Repeat the entries that appear below, exactly as they are given.

*** Opening EXCERPTED RECORDS ***

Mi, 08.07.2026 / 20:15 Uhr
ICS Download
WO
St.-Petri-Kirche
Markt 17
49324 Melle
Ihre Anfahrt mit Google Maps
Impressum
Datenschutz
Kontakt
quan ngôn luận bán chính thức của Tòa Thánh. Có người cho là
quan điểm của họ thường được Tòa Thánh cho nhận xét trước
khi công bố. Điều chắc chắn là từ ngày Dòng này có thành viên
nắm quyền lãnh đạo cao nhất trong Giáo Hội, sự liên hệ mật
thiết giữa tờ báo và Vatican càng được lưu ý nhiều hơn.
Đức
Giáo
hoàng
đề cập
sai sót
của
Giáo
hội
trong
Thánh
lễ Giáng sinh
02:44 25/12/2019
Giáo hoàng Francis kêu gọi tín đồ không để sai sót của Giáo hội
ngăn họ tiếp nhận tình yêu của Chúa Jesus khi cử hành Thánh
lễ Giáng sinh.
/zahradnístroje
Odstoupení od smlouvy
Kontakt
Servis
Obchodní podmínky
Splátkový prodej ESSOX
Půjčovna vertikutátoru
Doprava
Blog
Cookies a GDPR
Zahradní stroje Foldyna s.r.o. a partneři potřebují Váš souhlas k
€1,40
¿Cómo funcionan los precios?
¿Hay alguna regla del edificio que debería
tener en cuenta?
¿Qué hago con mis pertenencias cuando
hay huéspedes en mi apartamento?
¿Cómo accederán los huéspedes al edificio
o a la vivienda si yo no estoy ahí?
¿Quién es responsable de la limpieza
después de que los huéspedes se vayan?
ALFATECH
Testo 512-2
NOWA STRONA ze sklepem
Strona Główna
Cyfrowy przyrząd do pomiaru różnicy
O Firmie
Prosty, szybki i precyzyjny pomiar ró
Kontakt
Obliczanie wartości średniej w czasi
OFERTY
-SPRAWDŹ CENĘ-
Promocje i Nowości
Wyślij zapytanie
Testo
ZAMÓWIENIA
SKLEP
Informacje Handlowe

*** Closing EXCERPTED RECORDS ***

**THE COMPLETED TASK**
Mi, 08.07.2026 / 20:15 Uhr
ICS Download
WO
St.-Petri-Kirche
Markt 17
49324 Melle
Ihre Anfahrt mit Google Maps
Impressum
Datenschutz
Kontakt
quan ngôn luận bán chính thức của Tòa Thánh. Có người cho là
quan điểm của họ thường được Tòa Thánh cho nhận xét trước
khi công bố. Điều chắc chắn là từ ngày Dòng này có thành viên
nắm quyền lãnh đạo cao nhất trong Giáo Hội, sự liên hệ mật
thiết giữa tờ báo và Vatican càng được lưu ý nhiều hơn.
Đức
Giáo
hoàng
đề cập
sai sót
của
Giáo
hội
trong
Thánh
lễ Giáng sinh
02:44 25/12/2019
Giáo hoàng Francis kêu gọi tín đồ không để sai sót của Giáo hội
ngăn họ tiếp nhận tình yêu của Chúa Jesus khi cử hành Thánh
lễ Giáng sinh.
/zahradnístroje
Odstoupení od smlouvy
Kontakt
Servis
Obchodní podmínky
Splátkový prodej ESSOX
Půjčovna vertikutátoru
Doprava
Blog
Cookies a GDPR
Zahradní stroje Foldyna s.r.o. a partneři potřebují Váš souhlas k
€1,40
¿Cómo funcionan los precios?
¿Hay alguna regla del edificio que debería
tener en cuenta?
¿Qué hago con mis pertenencias cuando
hay huéspedes en mi apartamento?
¿Cómo accederán los huéspedes al edificio
o a la vivienda si yo no estoy ahí?
¿Quién es responsable de la limpieza
después de que los huéspedes se vayan?
ALFATECH
Testo 512-2
NOWA STRONA ze sklepem
Strona Główna
Cyfrowy przyrząd do pomiaru różnicy
O Firmie
Prosty, szybki i precyzyjny pomiar ró
Kontakt
Obliczanie wartości średniej w czasi
OFERTY
-SPRAWDŹ CENĘ-
Promocje i Nowości
Wyślij zapytanie
Testo
ZAMÓWIENIA
SKLEP
Informacje Handlowe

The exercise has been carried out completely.